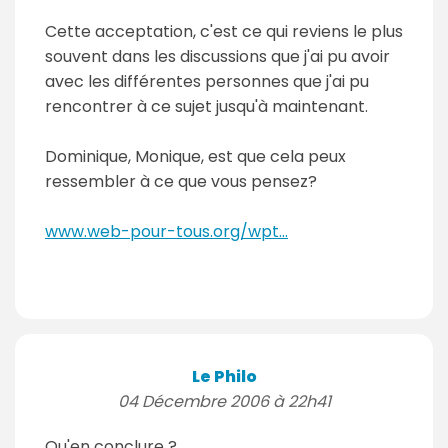
Cette acceptation, c'est ce qui reviens le plus
souvent dans les discussions que j'ai pu avoir
avec les différentes personnes que j'ai pu
rencontrer à ce sujet jusqu'à maintenant.
Dominique, Monique, est que cela peux
ressembler à ce que vous pensez?
www.web-pour-tous.org/wpt...
Le Philo
04 Décembre 2006 à 22h41
Qu'en conclure ?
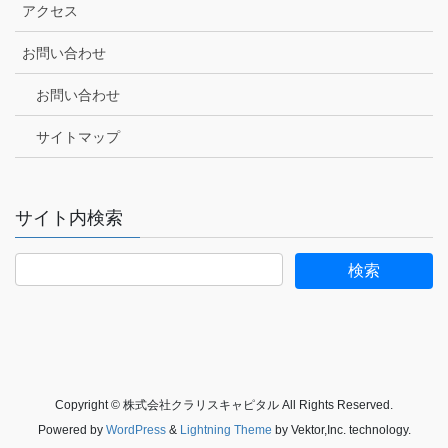
アクセス
お問い合わせ
お問い合わせ
サイトマップ
サイト内検索
Copyright © 株式会社クラリスキャピタル All Rights Reserved.
Powered by
WordPress
&
Lightning Theme
by Vektor,Inc. technology.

___

ASSIGNMENT
The lines to copy run from the one with "souvent dans les" through the end of the material. Write them out exactly, leaving out the pictures.

RESPONSE TO THE TASK
souvent dans les discussions que j'ai pu avoir
avec les différentes personnes que j'ai pu
rencontrer à ce sujet jusqu'à maintenant.
Dominique, Monique, est que cela peux
ressembler à ce que vous pensez?
www.web-pour-tous.org/wpt...
Le Philo
04 Décembre 2006 à 22h41
Qu'en conclure ?
アクセス
お問い合わせ
お問い合わせ
サイトマップ
サイト内検索
Copyright © 株式会社クラリスキャピタル All Rights Reserved.
Powered by
WordPress
&
Lightning Theme
by Vektor,Inc. technology.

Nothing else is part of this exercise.